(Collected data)
========================================================================
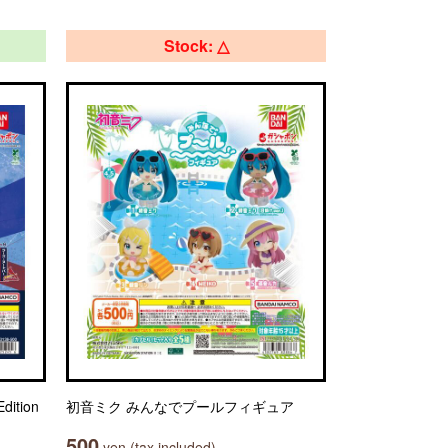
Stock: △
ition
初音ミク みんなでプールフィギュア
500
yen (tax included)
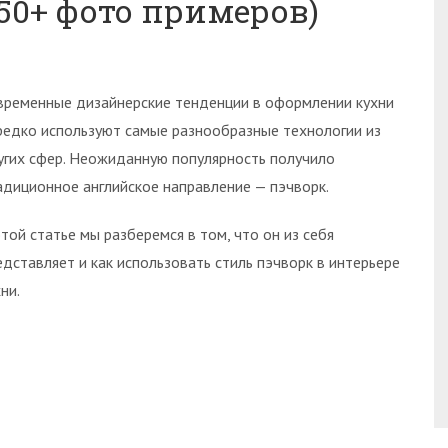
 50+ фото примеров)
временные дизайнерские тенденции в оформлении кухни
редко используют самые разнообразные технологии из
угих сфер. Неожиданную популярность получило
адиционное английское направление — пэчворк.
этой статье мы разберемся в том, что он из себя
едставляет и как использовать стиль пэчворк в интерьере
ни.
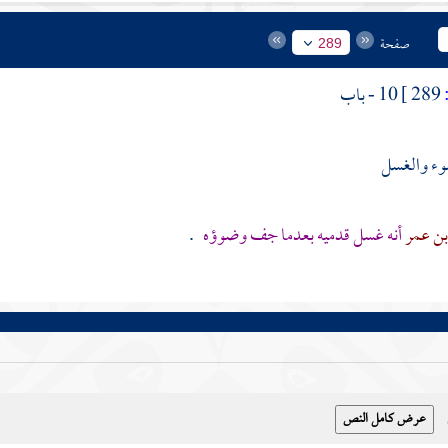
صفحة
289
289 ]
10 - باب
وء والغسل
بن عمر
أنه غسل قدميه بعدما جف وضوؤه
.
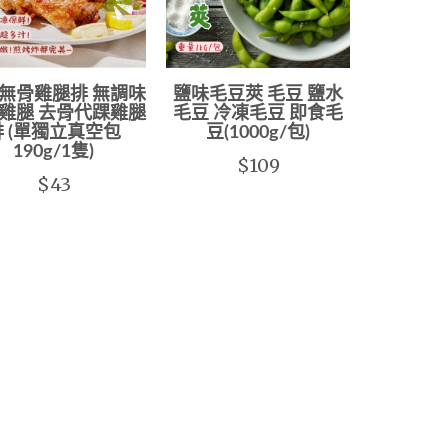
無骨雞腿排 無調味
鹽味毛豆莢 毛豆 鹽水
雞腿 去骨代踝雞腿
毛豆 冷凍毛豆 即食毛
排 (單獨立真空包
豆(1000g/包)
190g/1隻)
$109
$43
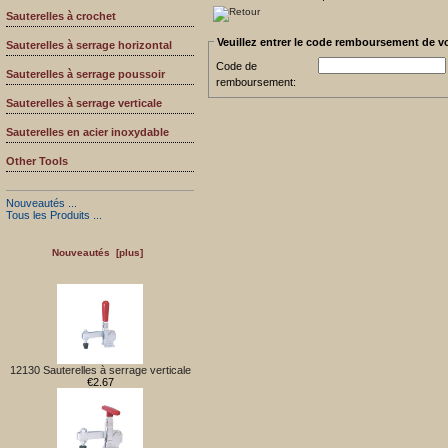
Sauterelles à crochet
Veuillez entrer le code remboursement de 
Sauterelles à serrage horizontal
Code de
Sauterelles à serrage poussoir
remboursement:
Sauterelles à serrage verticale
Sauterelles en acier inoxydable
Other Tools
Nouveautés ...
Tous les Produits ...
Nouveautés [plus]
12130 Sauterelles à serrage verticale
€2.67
========================================================================
(Exercise brief) Please determine how many lines in the entries contain the word "verticale" and reply with that figure alone.

(Solution for this task) 2